Eleştiri
Elio: Kuir Kodların Gölgesinde
ELIO | Yönetmen: Madeline Sharafian, Domee Shi, Adrian Molina | Seslendirenler: Yonas Kibreab, Zoe Saldaña, Remy Edgerly, Brandon Moon, Brad Garrett, Jameela Jamil, Dylan Gilmer, Jake Getman, Matthias Schweighöfer, Ana de la Reguera, Atusoka Okatsuka, Shirley Henderson, Brendan Hunt, Naomi Watanabe, Shelby Young, Bob Peterson, Kate Mulgrew, Tamara Tunie | Senaryo: Julia Cho, Mark Hammer, Mike Jones, Adrian Molina, Madeline Sharafian, Domee Shi | ABD | 98′ | Animasyon, Macera, Drama, Fantastik, Bilimkurgu
Yüksek teknolojiyle donatılmış bir askeri üst içerisinde radyo antenleriyle iletişim kurmaya çalışan Elio’nun ruhunun da arzularının da çağımıza ait olmadığı çok açık. Film bu nedenle kendi içinde bir zamansızlık duygusu barındırıyor. Önünde kendini oyalayabileceği sayısız teknolojik zımbırtı varken, bizden ışık yılı uzaktaki uzaylılarla tanışmaya gittiğinde pelerinini sırtına geçiriyor. Yani, Elio 2025’in değil bambaşka bir çağın çocuğu. Uzay müzesindeki ziyaretinden sonra antika alışkanlıklarını iyice benimsemesi onun karakterini özetliyor aslında. Dediğim dedik teyzesinin gölgesinde büyürken dahi kendi sesini bulmaktan, hayallerinin peşinden koşmaktan vazgeçmeyen Elio, çok küçük yaşta bile bir karakter sergiliyor. Bu farkındalık ve farklılık da tahmin edebileceğiniz üzere onu akranları arasında sürekli dışlanmaya mahkûm ediyor. Böylece Elio’nun yalnızlığının yalnızca ebeveynlerini kaybetmesinden değil, kimseye benzememesinden de kaynaklandığını kavrıyoruz iyice. İşte kuir kodların izini biraz buradan almak mümkün. Havalı bulduğu, kendinden yaşça büyük bir hemcinsinin karşısındaki heyecanında bile adını koyamadığı kelebeklerin uçuştuğunu hissetdiyoruz az da olsa. Yine de filmin bu ihtimali açıkça dillendirmediğini söylemek gerek.

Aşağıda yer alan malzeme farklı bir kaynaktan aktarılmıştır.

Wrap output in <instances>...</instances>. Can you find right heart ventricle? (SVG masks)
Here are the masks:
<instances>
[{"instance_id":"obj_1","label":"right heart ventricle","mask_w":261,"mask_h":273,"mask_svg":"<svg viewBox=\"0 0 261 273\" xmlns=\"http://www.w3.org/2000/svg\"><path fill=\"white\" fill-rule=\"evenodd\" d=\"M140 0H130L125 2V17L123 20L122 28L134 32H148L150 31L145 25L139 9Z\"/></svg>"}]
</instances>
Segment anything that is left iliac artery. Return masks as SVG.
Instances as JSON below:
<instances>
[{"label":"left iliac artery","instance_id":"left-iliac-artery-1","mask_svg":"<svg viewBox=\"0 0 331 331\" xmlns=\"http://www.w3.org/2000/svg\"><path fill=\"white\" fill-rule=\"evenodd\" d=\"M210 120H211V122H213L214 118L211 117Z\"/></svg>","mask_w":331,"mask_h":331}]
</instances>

Pixar’ın uzun süredir en büyük sıkıntısı, her hikâyeyi ille de bir serüvene bağlama takıntısı. Sanki Disney oyun parklarına hizmet etmeyecek bir macera üretilirse film sınıfta kalacakmış gibi, tepeden inme emirlere göre hareket ediyor stüdyo. Bir zamanlar her yapımı özgün bir fikirle ambalajlandığından bu şablon göze batmıyordu. Artık ise yalnızca konusuna bakarak bile, olay sıralamasından genel tempoya kadar bizi nelerin beklediği tahmin edebiliyoruz. İsmiyle ister istemez Call Me by Your Name’i çağrıştıran Elio da aynı formülün kurbanı. Birleşmiş Milletler’in uzaydaki karşılığı karşısına çıkarak yetişkin olduğu yalanına sığınan, bu sırada hiç beklemediği bağlar kuran ve yaptığı pazarlığın bedellerini tek tek ödemek zorunda kalan Elio’nun hikâyesi baş döndürücü bir hızla akıp gidiyor. Ancak film, tam da Pixar’ın yıllardır düştüğü aynı damarda takılıp kalıyor.

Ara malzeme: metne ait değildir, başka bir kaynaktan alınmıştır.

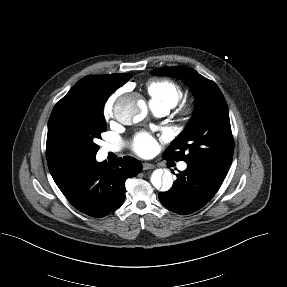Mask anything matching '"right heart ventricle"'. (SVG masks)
I'll use <instances>...</instances> for the list:
<instances>
[{"instance_id":"e07e8e85","label":"right heart ventricle","mask_w":287,"mask_h":287,"mask_svg":"<svg viewBox=\"0 0 287 287\" xmlns=\"http://www.w3.org/2000/svg\"><path fill=\"white\" fill-rule=\"evenodd\" d=\"M151 104L173 108L182 98L181 86L169 79H153L147 83Z\"/></svg>"}]
</instances>
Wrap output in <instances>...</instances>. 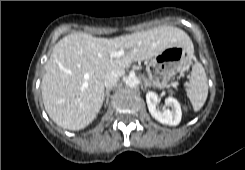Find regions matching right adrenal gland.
Returning <instances> with one entry per match:
<instances>
[{
	"mask_svg": "<svg viewBox=\"0 0 245 170\" xmlns=\"http://www.w3.org/2000/svg\"><path fill=\"white\" fill-rule=\"evenodd\" d=\"M111 90H112V87L106 89V91H105V95H104V97L106 98V105H105V106H108V103H109V97H110V92H111Z\"/></svg>",
	"mask_w": 245,
	"mask_h": 170,
	"instance_id": "obj_1",
	"label": "right adrenal gland"
}]
</instances>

Kozmik krizin ortasında, çoğu zaman mantıklı diyaloglar yerine kaderine meydan okumalarla akışı dolduran Elio’nun duygusal yolculuğu, her seyircide aynı etkiyi bırakmayabilir. Belki de senaryonun derinliklerine gizlenmiş kuir esintilerin varlığını sezinlemek, beni yüzeyi kazıyıp altını kurcalamaya itti. Bu yüzden de özellikle son çeyrekte istediğim dönüşü alabildim. Yalnızlık hissini, kalıplara sıkıştırılıp savaşçı olması buyurulan bir yumuşakçanın ponçikliğiyle öyle güzel silip süpürüyor ki film, henüz kavuştuğumuz dayanağı kaybetme ihtimalinin üzerine gözyaşı dökmemek güç oluyor. Ama bu teslimiyet yalnızca kısa süreli. Çünkü Elio, heteronormatif düşünceye biat eden lineer yapısının kapanışında senaryosundaki kafa karışıklığını gizleyemiyor. Ve kısaca, “Elio’nun kendi sesini bulmak için zamana ihtiyacı var, biraz daha çocuk kalabilir.” diyerek noktayı koyuyor.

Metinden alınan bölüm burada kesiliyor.